#### THE TASK
Beginning with the line that holds "Cookie policy (358, 1568)", write out each line exactly as it stands until the end of the data, and include no pictures.

#### GIVEN DATA
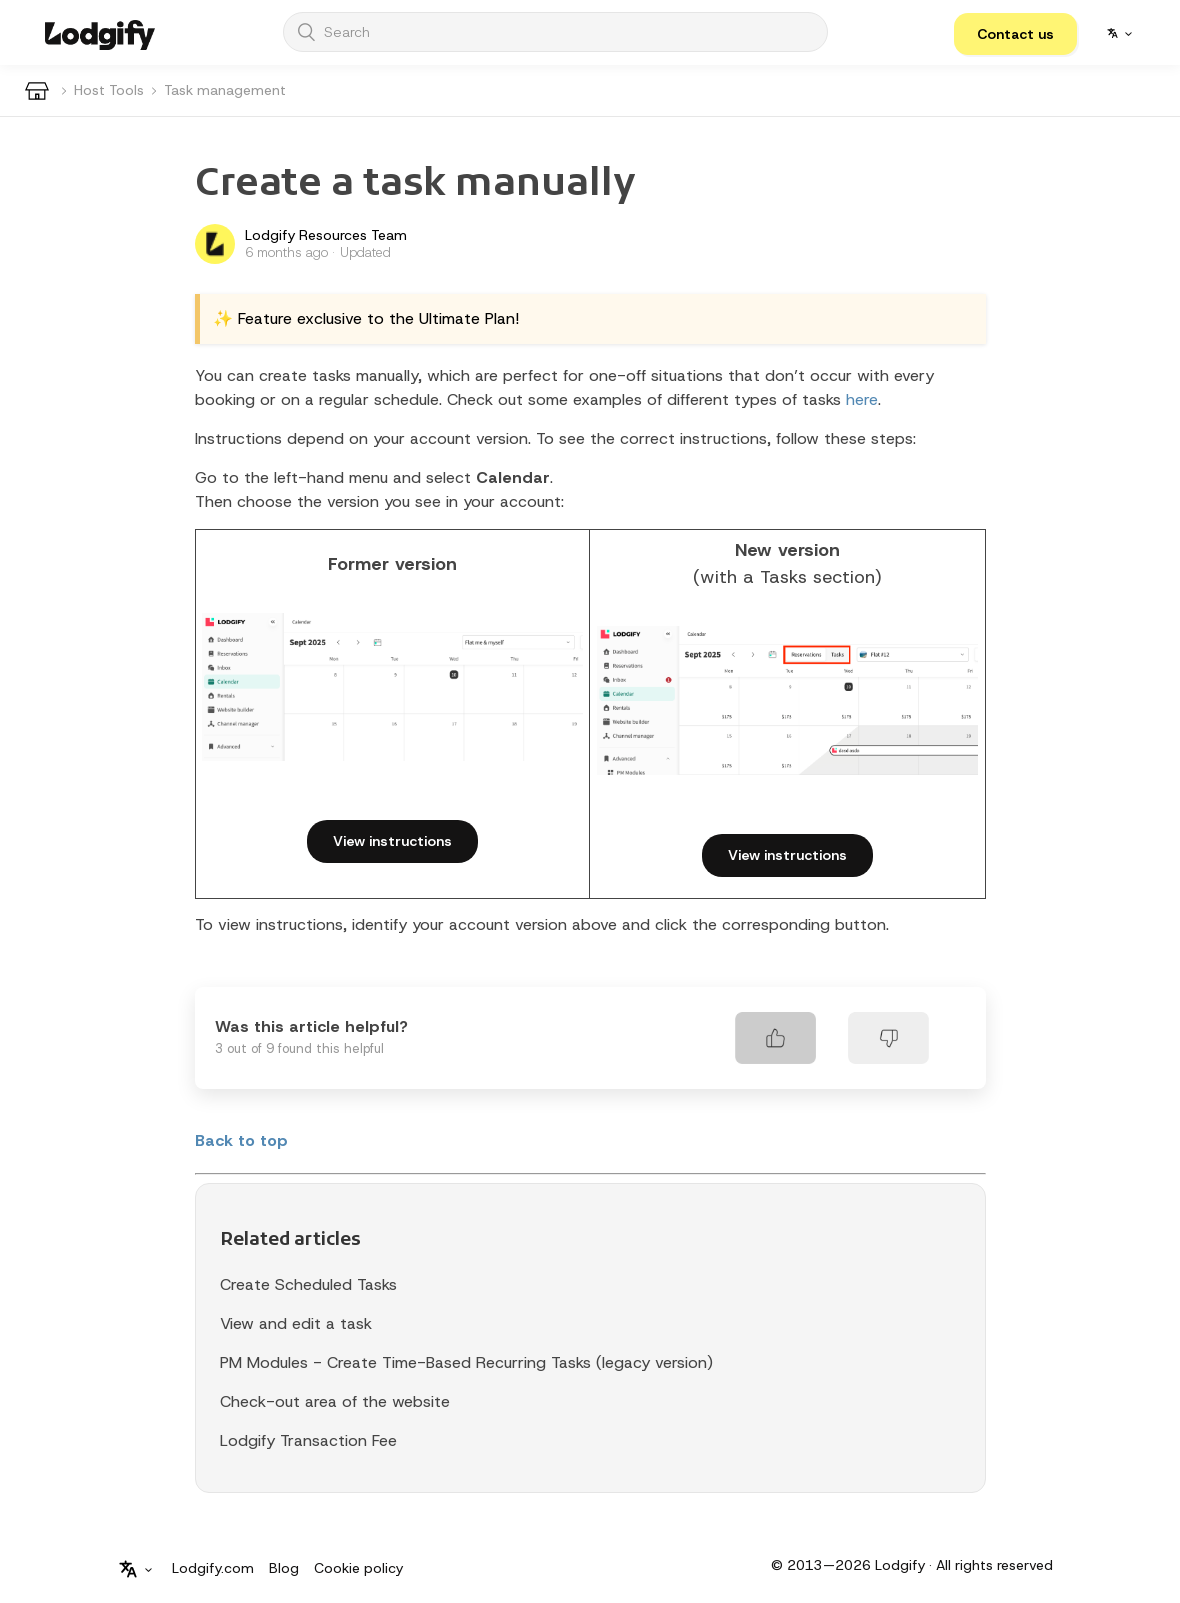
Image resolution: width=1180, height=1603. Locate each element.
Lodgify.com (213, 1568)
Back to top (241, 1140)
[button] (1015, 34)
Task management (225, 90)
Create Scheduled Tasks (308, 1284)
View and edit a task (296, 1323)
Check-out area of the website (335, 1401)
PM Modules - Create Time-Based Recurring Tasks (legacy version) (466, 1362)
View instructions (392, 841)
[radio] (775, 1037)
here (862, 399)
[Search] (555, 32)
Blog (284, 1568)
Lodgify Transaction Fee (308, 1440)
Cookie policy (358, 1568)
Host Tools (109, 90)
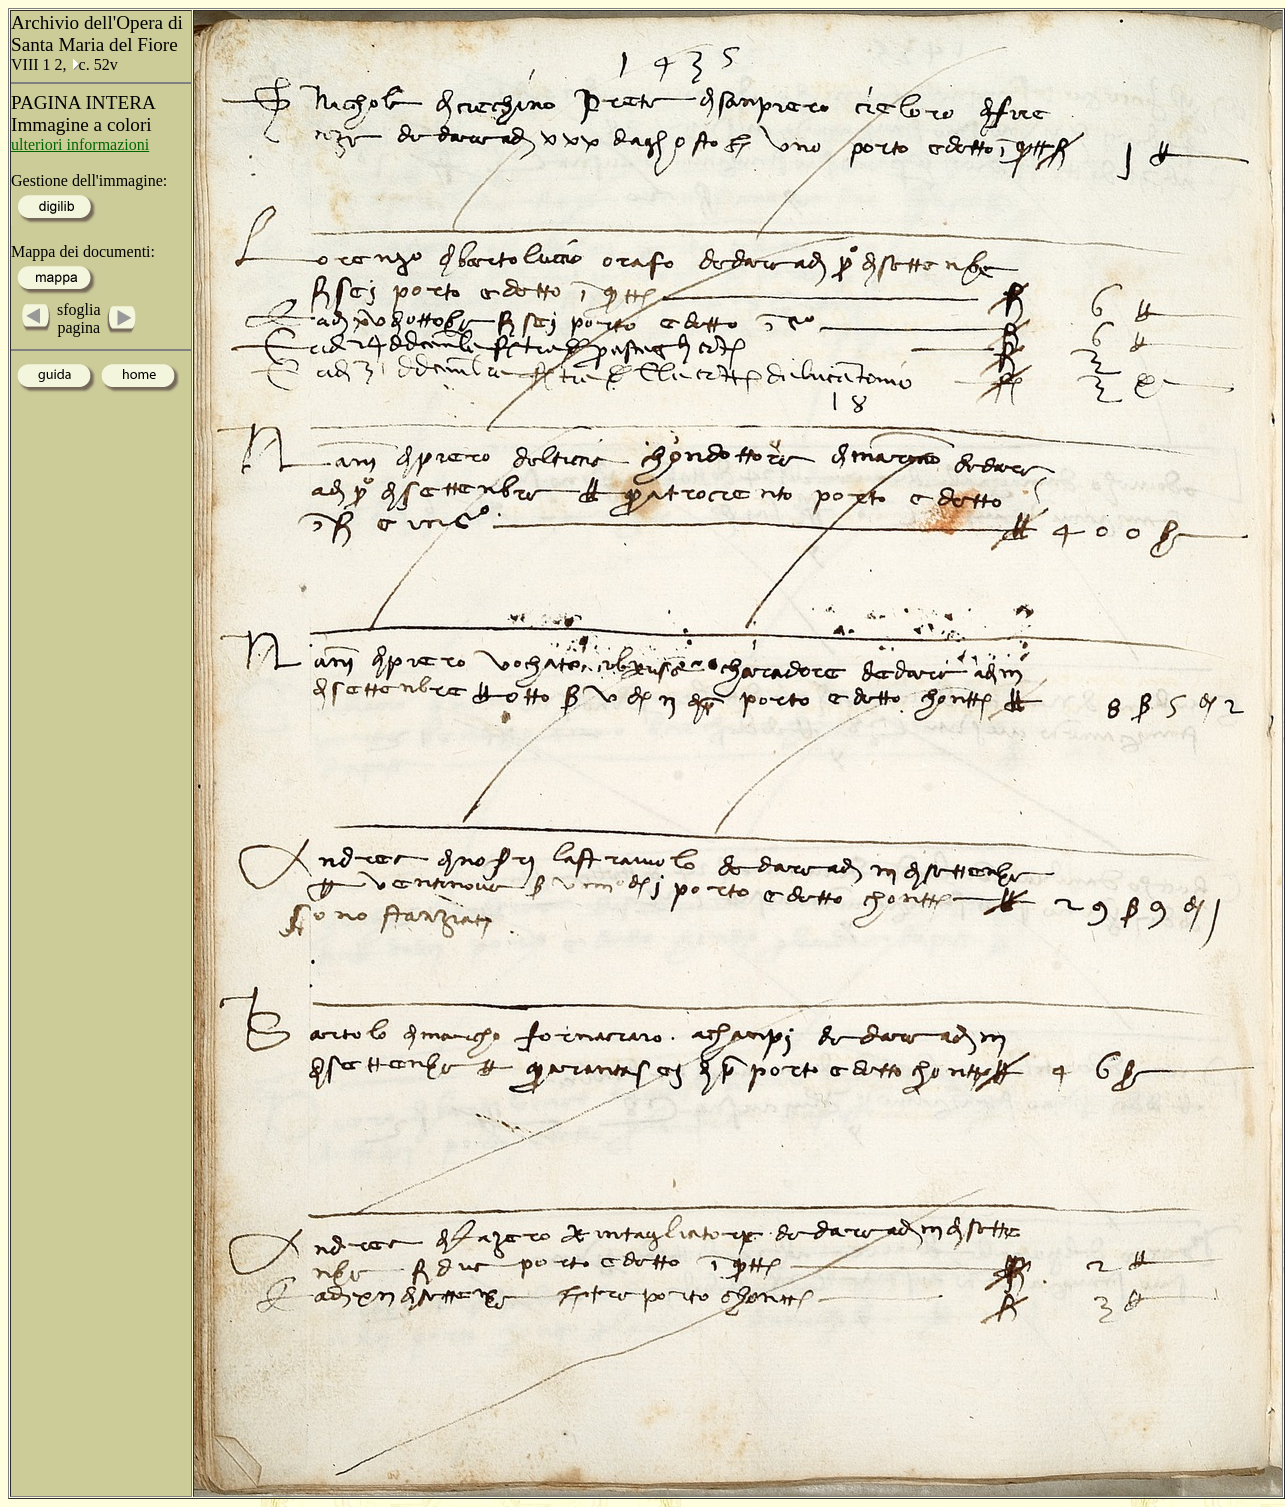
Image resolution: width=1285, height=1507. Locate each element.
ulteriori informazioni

#### OUTPUT FOR THIS TASK
Cookie policy (358, 1568)
Host Tools (109, 90)
Image resolution: width=1285, height=1507. Locate each element.
ulteriori informazioni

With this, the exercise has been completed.